Bolivien besteht aus weit mehr als wie so oft vermutet Hoehenkrankheit und Lamas. Es umfasst auch eine der vermutlich artenreichsten Regionen der Erde, den majestaetischen Parque Nacional Madidi im bolivianischen Amazonasbecken. Natuerlich will ein solch schoener Park auch entdeckt werden und jedes Jahr steigen die Besucherzahlen betraechtlich, da Trips im Vergleich zum brasilianischen Pantanal oder dem Manu National Park in Peru relativ erschwinglich sind. Dabei kommen verschiedene Erwartungen der Touristen in Betracht. Der Hauptgrund ist aber, Wildlife zu beobachten, und unzaehlige Agenturen wetteifern um das Verlangen, auch ja viel der versprochenen Tiere, wie Tapir oder Jaguar zu sehen.
Der starke Konkurrenzkampf macht es schwer fuer den Kunden hier eine einfache Entscheidung zu treffen. Viele juengere Semester mit limitierten Budget greifen meist auf Operators zurueck, die eine 3- Tagestour fuer ca.50 US$ all inclusive anbieten, was absolut unrealistisch ist und allein schon logistisch nachweislich auf Kosten der Umwelt geht.

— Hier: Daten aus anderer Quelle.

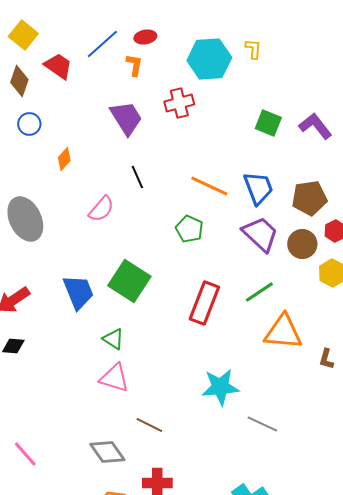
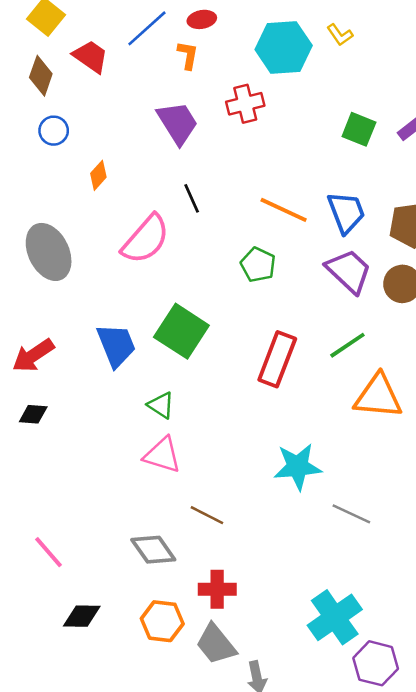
yellow L-shape: (253, 49) -> (340, 35), turned 140
pink semicircle: (101, 209) -> (146, 239), size x1.5

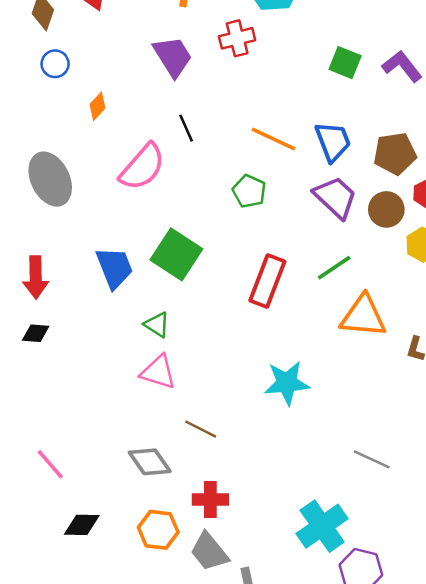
red arrow: (33, 355) -> (36, 277), turned -57
gray line: (351, 514) -> (372, 459), moved

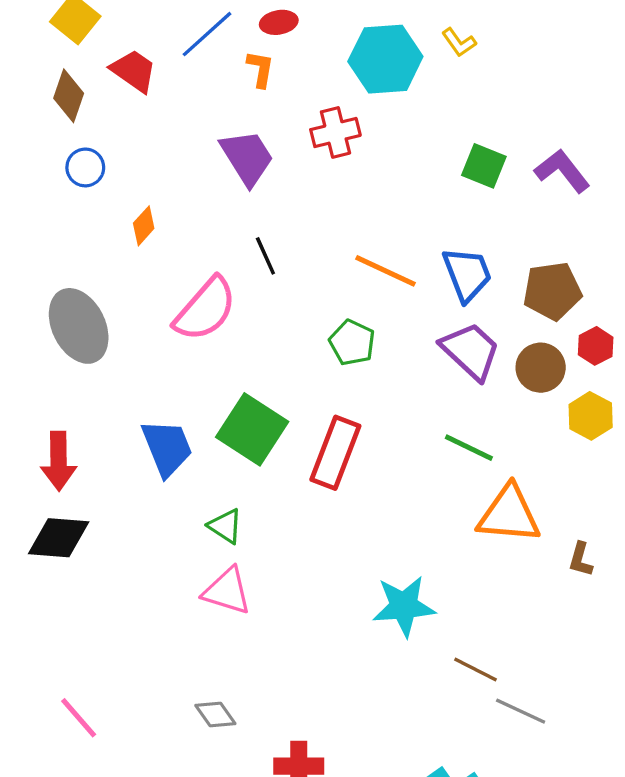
green line: (334, 268) -> (469, 448), turned 60
red rectangle: (267, 281) -> (335, 453), moved
black diamond: (36, 333) -> (59, 538), size x1.6
brown line: (201, 429) -> (476, 669), moved
gray diamond: (150, 462) -> (215, 715), size x0.7

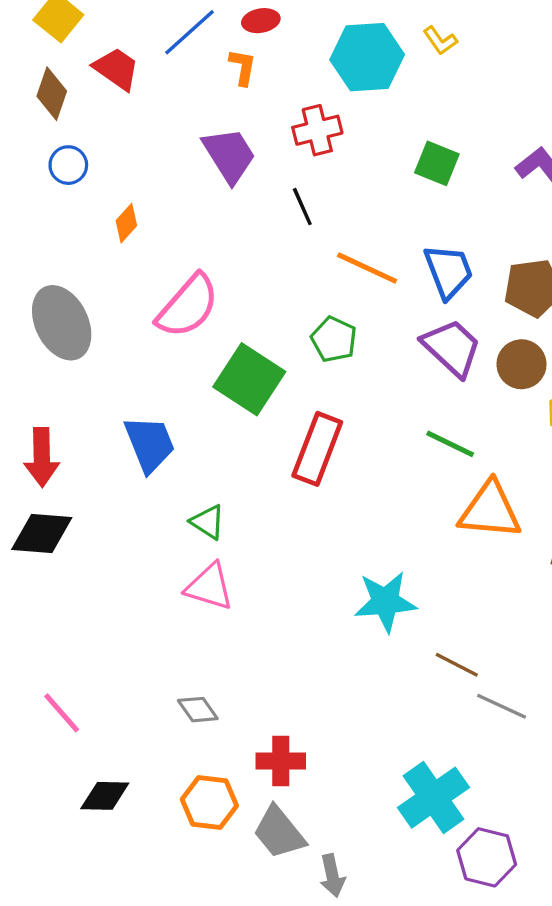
green square: (484, 166) -> (437, 163), moved
black line: (265, 256) -> (302, 207), moved
green square: (252, 429) -> (249, 379), moved

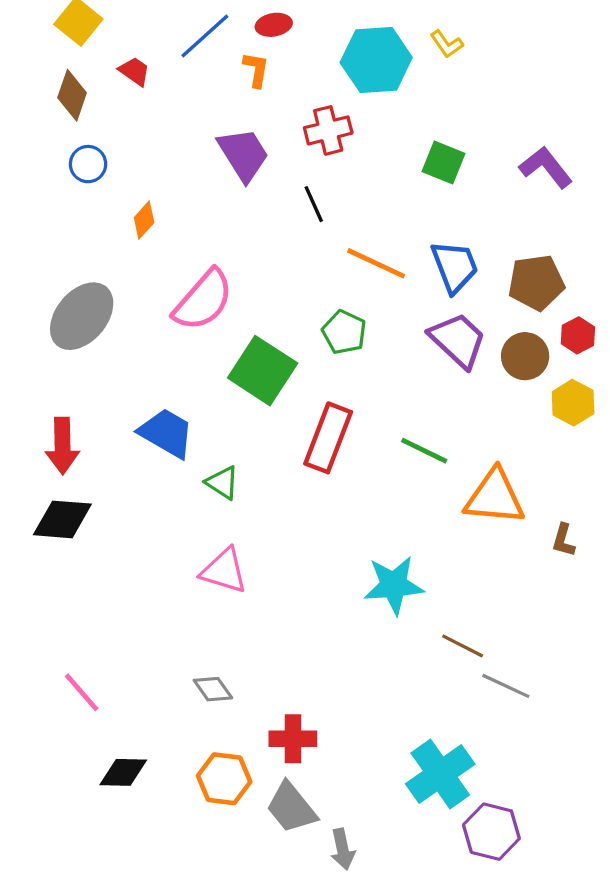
red trapezoid: (116, 69) -> (134, 71), size x0.7
gray ellipse: (62, 323) -> (82, 316), turned 66
blue trapezoid: (150, 444) -> (166, 433), turned -38
green line: (450, 444) -> (424, 451), moved
green triangle: (208, 522) -> (223, 483), moved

Unser Tip und vor allem Bitte waere, sich ueber die Lizenz des Unternehmens zu erkundigen (in der zustaendigen Parkadministration liegen Listen aus) und sich vor allem Gedanken ueber das Vorgehen der Guides zu machen. Im Vordergrund sollte nicht der Wunsch stehen, “moeglichst viele Tiere fuer moeglichst wenig Geld” zu sehen. Ein realistisches Budget von ungefaehr 50 US$ pro Tag sollte eingeplant werden. Auch Elektrizitaet sollte fuer den Einzelnen nicht allzu wichtig sein (es gibt allerdings Solaranlagen in manchen Camps). Jegliches Anfassen oder gar Jagen von Wildtieren sollte umgehend der Behoerde gemeldet werden, da es sich nicht zuletzt laut bolivianischem Gesetzes um eine Straftat handelt und geahndet werden muss. Desweiteren muss man auch beachten, dass mit dem Einsetzen der Regenzeit (ca. Dezember) so gut wie keine Tiere in den Dschungelgebieten zu sehen sind, sondern diese auf die Pampas ausweichen. Prinzipiell muss man beachten, wenn man sich auf ein Dschungelabenteuer einlaesst, dass es keinerlei Garantie auf Sichtungen gibt und Agenturen die solche Versprechungen machen, eher ihr Geschaeft im Vordergrund sehen. Von den illegalen, sprich nicht lizensierten Guides sollte sowieso Abstand genommen werden, da es auch hier bereits zu schweren Delikten gegenueber (ottmals weiblichen) Reisenden kam. Da wir keine Werbung zum Nachteil anderer serioesen Touranbietern machen wollen, empfehlen wir daher auch, sich direkt vor Ort in der Parkadministration und den einzelnen lizensierten Unternehmen ueber deren Vorgehensweise zu erkundigen.